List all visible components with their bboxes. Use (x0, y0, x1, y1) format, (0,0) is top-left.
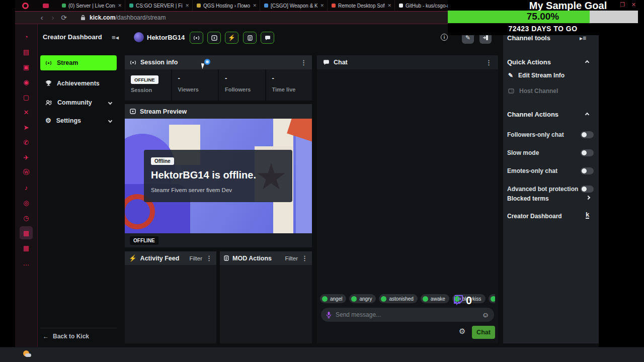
tab-close-icon[interactable]: ✕ (185, 3, 189, 8)
weather-icon[interactable] (23, 350, 31, 358)
kebab-menu-icon[interactable]: ⋮ (206, 254, 212, 262)
edit-stream-info-action[interactable]: ✎ Edit Stream Info (508, 72, 565, 79)
collapse-list-icon[interactable]: ▸≡ (580, 35, 586, 42)
tab-favicon (129, 4, 133, 8)
panel-title: MOD Actions (232, 255, 272, 262)
microphone-icon[interactable] (326, 311, 332, 318)
opera-sidebar-icon[interactable]: ◷ (20, 211, 33, 224)
browser-tab[interactable]: Remote Desktop Software ✕ (328, 0, 395, 11)
browser-close-icon[interactable]: ✕ (631, 2, 636, 8)
activity-tool-button[interactable]: ⚡ (225, 32, 238, 44)
back-to-kick-link[interactable]: ← Back to Kick (43, 333, 89, 340)
opera-sidebar-icon[interactable]: ✈ (20, 151, 33, 164)
toggle-switch[interactable] (581, 149, 594, 156)
desktop: (0) Server | Live Console ✕ CS:GO SERVER… (0, 0, 644, 362)
toggle-switch[interactable] (581, 131, 594, 138)
opera-logo-icon[interactable] (22, 3, 29, 9)
chat-settings-gear-icon[interactable]: ⚙ (459, 327, 465, 336)
goal-progress-bar: 75.00% (448, 11, 638, 23)
sidebar-item-achievements[interactable]: Achievements (40, 76, 117, 90)
opera-sidebar-icon[interactable]: … (20, 256, 33, 269)
tab-label: Remote Desktop Software (338, 3, 385, 9)
session-stat-tile: - Viewers (172, 69, 218, 101)
browser-tab[interactable]: (0) Server | Live Console ✕ (58, 0, 125, 11)
sidebar-item-community[interactable]: Community (40, 96, 117, 109)
mod-actions-header: MOD Actions Filter ⋮ (220, 251, 312, 265)
kebab-menu-icon[interactable]: ⋮ (486, 59, 492, 66)
session-stat-tile: OFFLINE Session (125, 69, 171, 101)
opera-sidebar-icon[interactable]: ➤ (20, 121, 33, 134)
opera-sidebar-icon[interactable]: ◔ (20, 30, 33, 43)
emote-chip[interactable]: angel (320, 294, 346, 303)
sidebar-item-stream[interactable]: Stream (40, 55, 117, 70)
host-channel-action[interactable]: Host Channel (508, 87, 558, 95)
sidebar-collapse-icon[interactable]: ≡◂ (112, 34, 119, 41)
tab-close-icon[interactable]: ✕ (387, 3, 391, 8)
opera-sidebar-icon[interactable]: ▩ (20, 226, 33, 239)
toggle-label: Slow mode (507, 149, 539, 156)
opera-sidebar-icon[interactable]: ♪ (20, 181, 33, 194)
opera-sidebar-icon[interactable]: ⓦ (20, 166, 33, 179)
url-path[interactable]: /dashboard/stream (115, 14, 166, 21)
emote-chip[interactable]: awake (421, 294, 449, 303)
opera-sidebar-icon[interactable]: ▦ (20, 241, 33, 254)
stream-tool-button[interactable] (190, 32, 203, 44)
forward-icon[interactable]: › (47, 14, 58, 22)
opera-sidebar-icon[interactable]: ▤ (20, 45, 33, 58)
toggle-switch[interactable] (581, 186, 594, 193)
document-icon (248, 35, 253, 41)
chat-bubble-icon (265, 35, 271, 41)
taskbar: 24°C Mostly sunny Търсене b (0, 347, 644, 362)
info-icon[interactable]: i (441, 34, 448, 41)
opera-sidebar-icon[interactable]: ◎ (20, 196, 33, 209)
stream-preview-footer: OFFLINE (125, 233, 312, 247)
emote-chip[interactable]: astonished (379, 294, 417, 303)
creator-dashboard-link[interactable]: Creator Dashboard (507, 213, 562, 220)
chat-input-box: ☺ (321, 308, 494, 322)
opera-sidebar-icon[interactable]: ✕ (20, 106, 33, 119)
stream-preview-player[interactable]: Offline HektorBG14 is offline. Steamr Fi… (125, 119, 312, 233)
emoji-picker-icon[interactable]: ☺ (482, 311, 489, 319)
tab-close-icon[interactable]: ✕ (118, 3, 122, 8)
counter-value: 0 (466, 294, 472, 307)
url-host[interactable]: kick.com (90, 14, 115, 21)
kebab-menu-icon[interactable]: ⋮ (301, 254, 308, 262)
opera-sidebar-icon[interactable]: ▣ (20, 60, 33, 73)
emote-label: astonished (389, 296, 413, 302)
chat-message-input[interactable] (336, 311, 478, 318)
stream-preview-header: Stream Preview (125, 104, 312, 119)
quick-actions-title: Quick Actions (507, 58, 551, 66)
opera-sidebar-icon[interactable]: ▢ (20, 90, 33, 104)
divider (40, 328, 117, 328)
tab-close-icon[interactable]: ✕ (320, 3, 324, 8)
back-icon[interactable]: ‹ (36, 14, 47, 22)
emote-chip[interactable]: bubbly (489, 294, 495, 303)
opera-sidebar-icon[interactable]: ✆ (20, 136, 33, 149)
tab-favicon (264, 4, 268, 8)
browser-restore-icon[interactable]: ❒ (620, 2, 625, 8)
mod-tool-button[interactable] (243, 32, 257, 44)
filter-button[interactable]: Filter (285, 255, 298, 261)
gx-corner-icon[interactable] (43, 4, 49, 8)
collapse-right-icon (482, 35, 489, 41)
emote-chip[interactable]: angry (349, 294, 376, 303)
chat-tool-button[interactable] (261, 32, 274, 44)
reload-icon[interactable]: ⟳ (58, 14, 69, 22)
browser-tab[interactable]: CS:GO SERVER | File Mana ✕ (125, 0, 193, 11)
sidebar-item-label: Settings (56, 117, 81, 124)
kebab-menu-icon[interactable]: ⋮ (300, 59, 307, 66)
chat-send-button[interactable]: Chat (472, 326, 495, 339)
status-badge: OFFLINE (130, 236, 158, 245)
browser-tab[interactable]: QGS Hosting › Помощен ч ✕ (193, 0, 260, 11)
blocked-terms-link[interactable]: Blocked terms (507, 195, 549, 202)
activity-feed-header: ⚡ Activity Feed Filter ⋮ (125, 251, 216, 265)
filter-button[interactable]: Filter (189, 255, 202, 261)
avatar[interactable] (134, 32, 144, 42)
opera-sidebar-icon[interactable]: ◉ (20, 75, 33, 88)
sidebar-item-settings[interactable]: ⚙ Settings (40, 114, 117, 127)
session-info-header: Session info ⋮ (125, 55, 312, 69)
toggle-switch[interactable] (581, 167, 594, 174)
tab-close-icon[interactable]: ✕ (253, 3, 257, 8)
browser-tab[interactable]: [CSGO] Weapon & Knives ✕ (260, 0, 328, 11)
preview-tool-button[interactable] (207, 32, 221, 44)
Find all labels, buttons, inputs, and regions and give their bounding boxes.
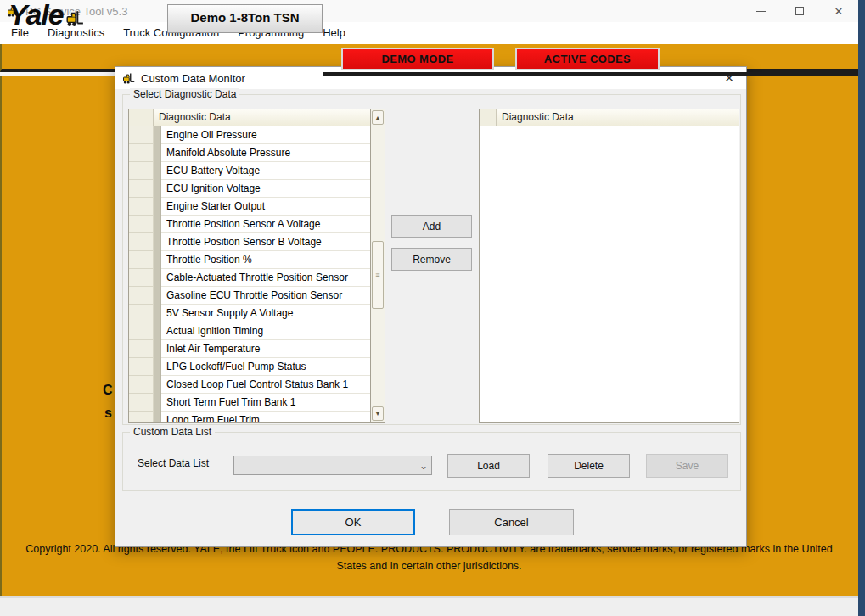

• • • • • • •

» ABOUT THIS TASK: Give the count of lines in the data above holding the word "tile", and nothing beyond it.

» TASK OUTPUT: 2